(Records from a data collection)
# # # #

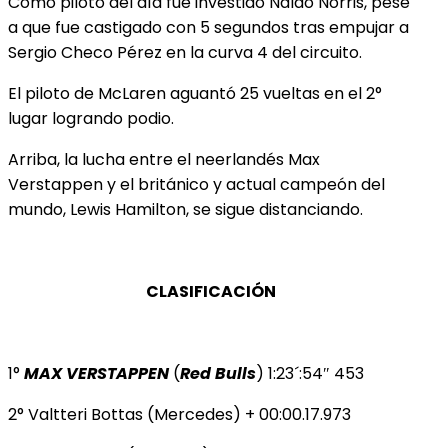
Como piloto del día fue investido Naldo Norris, pese
a que fue castigado con 5 segundos tras empujar a
Sergio Checo Pérez en la curva 4 del circuito.
El piloto de McLaren aguantó 25 vueltas en el 2°
lugar logrando podio.
Arriba, la lucha entre el neerlandés Max
Verstappen y el británico y actual campeón del
mundo, Lewis Hamilton, se sigue distanciando.
CLASIFICACIÓN
1°
MAX VERSTAPPEN
(
Red Bulls
) 1:23´:54″ 453
2° Valtteri Bottas (Mercedes) + 00:00.17.973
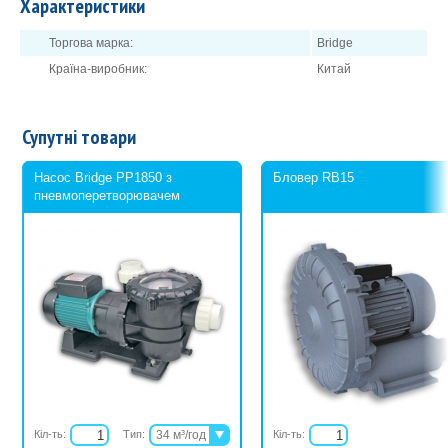
Характеристики
Торгова марка:
Bridge
Країна-виробник:
Китай
Супутні товари
Насос Bridge PP1850 з
Бловер RB15
пневмоперетворювачем
Кіл-ть:
Тип:
34 м³/год
Кіл-ть:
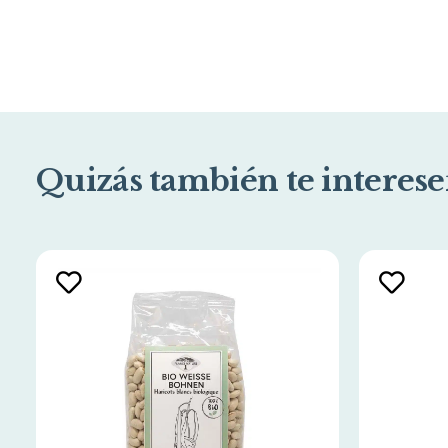
Quizás también te interese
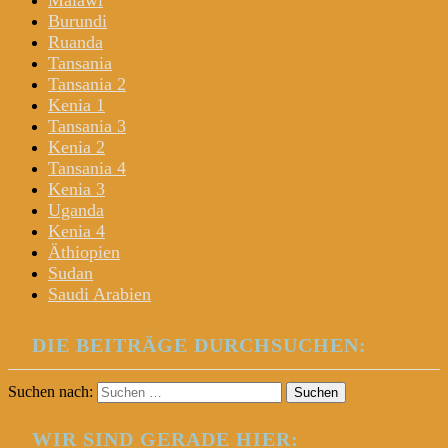
Malawi
Burundi
Ruanda
Tansania
Tansania 2
Kenia 1
Tansania 3
Kenia 2
Tansania 4
Kenia 3
Uganda
Kenia 4
Äthiopien
Sudan
Saudi Arabien
DIE BEITRÄGE DURCHSUCHEN:
Suchen nach:
WIR SIND GERADE HIER:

# # # #

WORK TASK » Check each line of the records above, and copy those that hold the word "piloto".

EXPECTED ANSWER »
Como piloto del día fue investido Naldo Norris, pese
El piloto de McLaren aguantó 25 vueltas en el 2°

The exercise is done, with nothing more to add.